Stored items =

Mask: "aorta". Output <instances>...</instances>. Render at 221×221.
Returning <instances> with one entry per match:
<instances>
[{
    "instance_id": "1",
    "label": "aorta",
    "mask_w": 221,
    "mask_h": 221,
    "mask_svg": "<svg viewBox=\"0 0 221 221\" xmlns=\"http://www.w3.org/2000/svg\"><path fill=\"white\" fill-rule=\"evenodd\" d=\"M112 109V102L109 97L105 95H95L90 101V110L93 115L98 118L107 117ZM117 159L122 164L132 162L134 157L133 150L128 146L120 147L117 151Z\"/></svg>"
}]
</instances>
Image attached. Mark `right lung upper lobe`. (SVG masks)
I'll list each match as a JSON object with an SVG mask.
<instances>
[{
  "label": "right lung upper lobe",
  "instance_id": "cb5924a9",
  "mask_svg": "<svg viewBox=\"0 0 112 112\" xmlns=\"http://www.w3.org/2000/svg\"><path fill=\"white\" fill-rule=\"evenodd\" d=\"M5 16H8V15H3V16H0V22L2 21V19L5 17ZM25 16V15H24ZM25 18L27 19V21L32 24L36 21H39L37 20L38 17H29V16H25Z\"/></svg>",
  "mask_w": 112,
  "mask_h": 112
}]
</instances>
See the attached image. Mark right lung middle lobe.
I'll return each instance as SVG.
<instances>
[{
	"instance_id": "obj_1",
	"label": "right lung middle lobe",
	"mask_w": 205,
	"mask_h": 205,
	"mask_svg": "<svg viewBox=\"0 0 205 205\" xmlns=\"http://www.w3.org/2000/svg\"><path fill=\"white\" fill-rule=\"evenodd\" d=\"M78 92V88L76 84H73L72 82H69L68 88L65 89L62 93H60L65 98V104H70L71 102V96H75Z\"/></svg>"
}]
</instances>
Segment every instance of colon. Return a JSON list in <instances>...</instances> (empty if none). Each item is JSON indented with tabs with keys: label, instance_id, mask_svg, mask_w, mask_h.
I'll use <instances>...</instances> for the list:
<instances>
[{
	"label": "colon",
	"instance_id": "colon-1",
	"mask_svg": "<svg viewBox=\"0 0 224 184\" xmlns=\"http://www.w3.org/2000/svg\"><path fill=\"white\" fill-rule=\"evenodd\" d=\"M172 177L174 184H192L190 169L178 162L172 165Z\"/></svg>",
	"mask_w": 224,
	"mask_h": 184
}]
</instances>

Work to complete = Print each entry precisely. Include every line.

Response =
Mask: "aorta". Output <instances>...</instances>. Render at 221×221.
Returning <instances> with one entry per match:
<instances>
[{
    "instance_id": "1",
    "label": "aorta",
    "mask_w": 221,
    "mask_h": 221,
    "mask_svg": "<svg viewBox=\"0 0 221 221\" xmlns=\"http://www.w3.org/2000/svg\"><path fill=\"white\" fill-rule=\"evenodd\" d=\"M112 109V102L109 97L105 95H95L90 101V110L93 115L98 118L107 117ZM117 159L122 164L132 162L134 157L133 150L128 146L120 147L117 151Z\"/></svg>"
}]
</instances>
Image attached. Mark `right lung upper lobe`. (SVG masks)
I'll list each match as a JSON object with an SVG mask.
<instances>
[{
  "label": "right lung upper lobe",
  "instance_id": "cb5924a9",
  "mask_svg": "<svg viewBox=\"0 0 112 112\" xmlns=\"http://www.w3.org/2000/svg\"><path fill=\"white\" fill-rule=\"evenodd\" d=\"M5 16H8V15H3V16H0V22L2 21V19L5 17ZM25 16V15H24ZM25 18L27 19V21L32 24L36 21H39L37 20L38 17H29V16H25Z\"/></svg>",
  "mask_w": 112,
  "mask_h": 112
}]
</instances>
See the attached image. Mark right lung middle lobe.
I'll return each instance as SVG.
<instances>
[{
	"instance_id": "obj_1",
	"label": "right lung middle lobe",
	"mask_w": 205,
	"mask_h": 205,
	"mask_svg": "<svg viewBox=\"0 0 205 205\" xmlns=\"http://www.w3.org/2000/svg\"><path fill=\"white\" fill-rule=\"evenodd\" d=\"M78 92V88L76 84H73L72 82H69L68 88L65 89L62 93H60L65 98V104H70L71 102V96H75Z\"/></svg>"
}]
</instances>
Segment every instance of colon. Return a JSON list in <instances>...</instances> (empty if none). Each item is JSON indented with tabs with keys: label, instance_id, mask_svg, mask_w, mask_h.
I'll use <instances>...</instances> for the list:
<instances>
[{
	"label": "colon",
	"instance_id": "colon-1",
	"mask_svg": "<svg viewBox=\"0 0 224 184\" xmlns=\"http://www.w3.org/2000/svg\"><path fill=\"white\" fill-rule=\"evenodd\" d=\"M172 177L174 184H192L190 169L178 162L172 165Z\"/></svg>",
	"mask_w": 224,
	"mask_h": 184
}]
</instances>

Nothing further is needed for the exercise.